[Page layout parsing data]
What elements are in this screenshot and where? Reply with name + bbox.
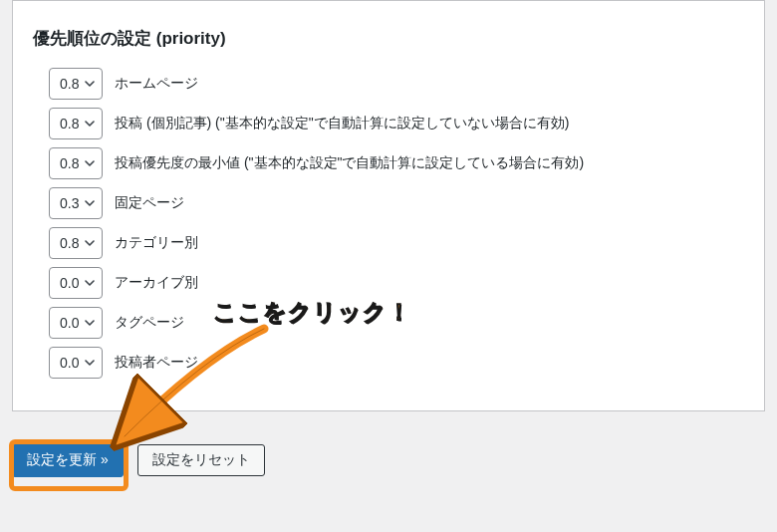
select-wrap: 0.0 bbox=[49, 347, 103, 379]
priority-rows: 0.8 ホームページ 0.8 投稿 (個別記事) ("基本的な設定"で自動計算に… bbox=[49, 68, 744, 379]
select-wrap: 0.8 bbox=[49, 108, 103, 139]
panel-title: 優先順位の設定 (priority) bbox=[33, 27, 744, 50]
row-label: 投稿 (個別記事) ("基本的な設定"で自動計算に設定していない場合に有効) bbox=[115, 115, 569, 133]
row-label: タグページ bbox=[115, 314, 184, 332]
update-settings-button[interactable]: 設定を更新 » bbox=[12, 443, 124, 477]
priority-select-pages[interactable]: 0.3 bbox=[49, 187, 103, 219]
select-wrap: 0.8 bbox=[49, 68, 103, 100]
row-home: 0.8 ホームページ bbox=[49, 68, 744, 100]
priority-select-tags[interactable]: 0.0 bbox=[49, 307, 103, 339]
row-label: 投稿者ページ bbox=[115, 354, 198, 372]
row-label: 投稿優先度の最小値 ("基本的な設定"で自動計算に設定している場合に有効) bbox=[115, 154, 584, 172]
row-categories: 0.8 カテゴリー別 bbox=[49, 227, 744, 259]
priority-settings-panel: 優先順位の設定 (priority) 0.8 ホームページ 0.8 投稿 (個別… bbox=[12, 0, 765, 411]
row-pages: 0.3 固定ページ bbox=[49, 187, 744, 219]
priority-select-posts[interactable]: 0.8 bbox=[49, 108, 103, 139]
row-label: カテゴリー別 bbox=[115, 234, 198, 252]
row-authors: 0.0 投稿者ページ bbox=[49, 347, 744, 379]
row-label: アーカイブ別 bbox=[115, 274, 198, 292]
select-wrap: 0.8 bbox=[49, 147, 103, 179]
select-wrap: 0.8 bbox=[49, 227, 103, 259]
priority-select-categories[interactable]: 0.8 bbox=[49, 227, 103, 259]
form-actions: 設定を更新 » 設定をリセット bbox=[0, 439, 777, 477]
priority-select-home[interactable]: 0.8 bbox=[49, 68, 103, 100]
priority-select-post-min[interactable]: 0.8 bbox=[49, 147, 103, 179]
row-tags: 0.0 タグページ bbox=[49, 307, 744, 339]
row-label: ホームページ bbox=[115, 75, 198, 93]
row-post-min: 0.8 投稿優先度の最小値 ("基本的な設定"で自動計算に設定している場合に有効… bbox=[49, 147, 744, 179]
priority-select-authors[interactable]: 0.0 bbox=[49, 347, 103, 379]
priority-select-archives[interactable]: 0.0 bbox=[49, 267, 103, 299]
select-wrap: 0.0 bbox=[49, 307, 103, 339]
row-posts: 0.8 投稿 (個別記事) ("基本的な設定"で自動計算に設定していない場合に有… bbox=[49, 108, 744, 139]
select-wrap: 0.0 bbox=[49, 267, 103, 299]
row-label: 固定ページ bbox=[115, 194, 184, 212]
reset-settings-button[interactable]: 設定をリセット bbox=[137, 444, 265, 476]
row-archives: 0.0 アーカイブ別 bbox=[49, 267, 744, 299]
select-wrap: 0.3 bbox=[49, 187, 103, 219]
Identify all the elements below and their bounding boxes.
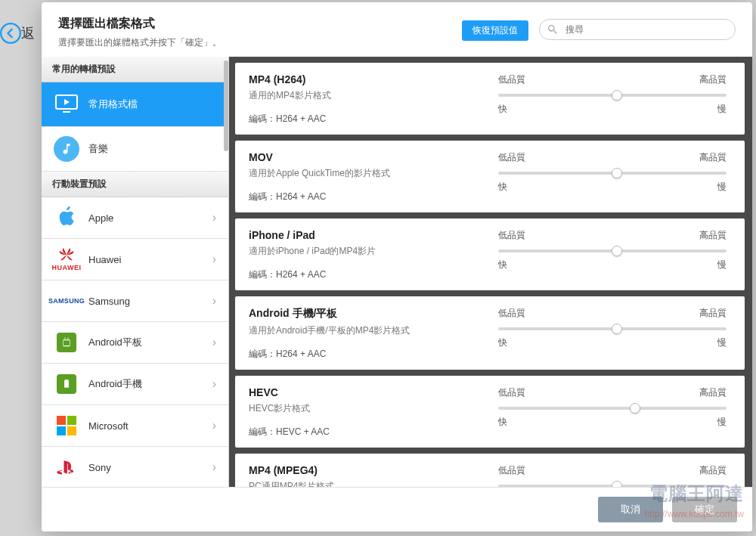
monitor-play-icon (54, 91, 79, 117)
ok-button[interactable]: 確定 (672, 497, 737, 522)
modal-subtitle: 選擇要匯出的媒體格式并按下「確定」。 (58, 36, 462, 49)
quality-low-label: 低品質 (498, 307, 525, 320)
format-card[interactable]: iPhone / iPad 適用於iPhone / iPad的MP4影片 編碼：… (235, 218, 745, 290)
speed-fast-label: 快 (498, 181, 507, 194)
sidebar-item-android-phone[interactable]: Android手機 › (42, 364, 228, 405)
quality-high-label: 高品質 (699, 464, 727, 477)
format-codec: 編碼：H264 + AAC (249, 268, 498, 281)
slider-thumb[interactable] (612, 324, 622, 334)
format-list[interactable]: MP4 (H264) 通用的MP4影片格式 編碼：H264 + AAC 低品質 … (229, 57, 752, 487)
speed-fast-label: 快 (498, 259, 507, 271)
format-description: PC通用MP4影片格式 (249, 480, 498, 487)
search-icon (547, 23, 559, 36)
speed-slow-label: 慢 (717, 181, 727, 194)
format-name: Android 手機/平板 (249, 307, 498, 321)
format-codec: 編碼：H264 + AAC (249, 113, 498, 125)
sidebar-item-android-tablet[interactable]: Android平板 › (42, 322, 228, 364)
svg-point-0 (1, 23, 20, 43)
format-card[interactable]: MP4 (MPEG4) PC通用MP4影片格式 編碼：MPEG4 + AAC 低… (235, 454, 745, 487)
back-label: 返 (21, 24, 35, 42)
speed-fast-label: 快 (498, 336, 507, 349)
speed-slow-label: 慢 (717, 103, 727, 116)
chevron-right-icon: › (212, 419, 216, 432)
quality-slider[interactable] (498, 485, 727, 487)
quality-low-label: 低品質 (498, 464, 525, 477)
quality-slider[interactable] (498, 407, 727, 410)
sidebar-item-common-formats[interactable]: 常用格式檔 (42, 82, 228, 127)
reset-defaults-button[interactable]: 恢復預設值 (462, 20, 528, 41)
format-card[interactable]: MP4 (H264) 通用的MP4影片格式 編碼：H264 + AAC 低品質 … (235, 63, 745, 135)
quality-high-label: 高品質 (699, 151, 727, 164)
sidebar-item-label: 音樂 (88, 142, 216, 156)
format-name: MP4 (H264) (249, 73, 498, 85)
quality-slider[interactable] (498, 327, 727, 330)
chevron-right-icon: › (212, 336, 216, 349)
cancel-button[interactable]: 取消 (598, 497, 663, 522)
speed-fast-label: 快 (498, 103, 507, 116)
android-tablet-icon (54, 330, 79, 355)
sidebar-item-microsoft[interactable]: Microsoft › (42, 405, 228, 447)
modal-footer: 取消 確定 (42, 487, 752, 531)
format-name: HEVC (249, 386, 498, 398)
sidebar[interactable]: 常用的轉檔預設 常用格式檔 音樂 行動裝置預設 Apple › (42, 57, 229, 487)
speed-slow-label: 慢 (717, 259, 727, 271)
quality-high-label: 高品質 (699, 229, 727, 242)
quality-slider[interactable] (498, 249, 727, 253)
sidebar-item-sony[interactable]: Sony › (42, 447, 228, 487)
slider-thumb[interactable] (612, 90, 622, 101)
android-phone-icon (54, 371, 79, 397)
format-codec: 編碼：H264 + AAC (249, 348, 498, 361)
modal-header: 選擇匯出檔案格式 選擇要匯出的媒體格式并按下「確定」。 恢復預設值 (42, 2, 752, 57)
modal-body: 常用的轉檔預設 常用格式檔 音樂 行動裝置預設 Apple › (42, 57, 752, 487)
format-name: iPhone / iPad (249, 229, 498, 241)
speed-fast-label: 快 (498, 416, 507, 429)
sidebar-item-label: Apple (88, 212, 212, 224)
sidebar-item-label: Huawei (88, 254, 212, 265)
back-button[interactable]: 返 (0, 23, 35, 44)
sidebar-item-music[interactable]: 音樂 (42, 127, 228, 172)
search-input[interactable] (539, 19, 736, 40)
svg-rect-2 (63, 111, 70, 113)
slider-thumb[interactable] (612, 168, 622, 178)
format-description: 適用於Apple QuickTime的影片格式 (249, 167, 498, 180)
sidebar-item-huawei[interactable]: HUAWEI Huawei › (42, 239, 228, 280)
format-card[interactable]: Android 手機/平板 適用於Android手機/平板的MP4影片格式 編碼… (235, 296, 745, 370)
export-format-modal: 選擇匯出檔案格式 選擇要匯出的媒體格式并按下「確定」。 恢復預設值 常用的轉檔預… (42, 2, 752, 531)
chevron-right-icon: › (212, 460, 216, 474)
sidebar-item-label: Android手機 (88, 377, 212, 391)
sidebar-item-apple[interactable]: Apple › (42, 197, 228, 239)
chevron-right-icon: › (212, 253, 216, 266)
slider-thumb[interactable] (612, 481, 622, 487)
quality-high-label: 高品質 (699, 73, 727, 86)
slider-thumb[interactable] (612, 246, 622, 256)
speed-slow-label: 慢 (717, 336, 727, 349)
sidebar-item-label: Microsoft (88, 420, 212, 432)
quality-slider[interactable] (498, 94, 727, 97)
format-description: 通用的MP4影片格式 (249, 89, 498, 102)
samsung-icon: SAMSUNG (54, 288, 79, 314)
sidebar-item-label: Sony (88, 462, 212, 473)
format-codec: 編碼：HEVC + AAC (249, 426, 498, 438)
quality-slider[interactable] (498, 172, 727, 175)
sidebar-item-label: Samsung (88, 296, 212, 307)
quality-low-label: 低品質 (498, 229, 525, 242)
quality-low-label: 低品質 (498, 151, 525, 164)
quality-high-label: 高品質 (699, 386, 727, 399)
back-arrow-icon (0, 23, 21, 44)
apple-icon (54, 205, 79, 231)
chevron-right-icon: › (212, 377, 216, 391)
quality-low-label: 低品質 (498, 73, 525, 86)
format-name: MP4 (MPEG4) (249, 464, 498, 476)
music-note-icon (54, 136, 79, 162)
format-card[interactable]: HEVC HEVC影片格式 編碼：HEVC + AAC 低品質 高品質 快 慢 (235, 376, 745, 448)
sidebar-section-common: 常用的轉檔預設 (42, 57, 228, 82)
slider-thumb[interactable] (630, 403, 640, 414)
search-field (539, 19, 736, 40)
sidebar-item-label: 常用格式檔 (88, 98, 216, 111)
format-description: 適用於iPhone / iPad的MP4影片 (249, 245, 498, 258)
quality-low-label: 低品質 (498, 386, 525, 399)
format-card[interactable]: MOV 適用於Apple QuickTime的影片格式 編碼：H264 + AA… (235, 141, 745, 212)
sidebar-section-devices: 行動裝置預設 (42, 172, 228, 197)
huawei-icon: HUAWEI (54, 246, 79, 272)
sidebar-item-samsung[interactable]: SAMSUNG Samsung › (42, 280, 228, 322)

Work request — Pick each line holding the word "button" out of the data and copy it.

Solution to this exercise —
update-settings-button[interactable]: 設定を更新 » bbox=[12, 443, 124, 477]
reset-settings-button[interactable]: 設定をリセット bbox=[137, 444, 265, 476]
ok-button[interactable]: 確定 (672, 497, 737, 522)
reset-defaults-button[interactable]: 恢復預設值 (462, 20, 528, 41)
cancel-button[interactable]: 取消 (598, 497, 663, 522)
back-button[interactable]: 返 (0, 23, 35, 44)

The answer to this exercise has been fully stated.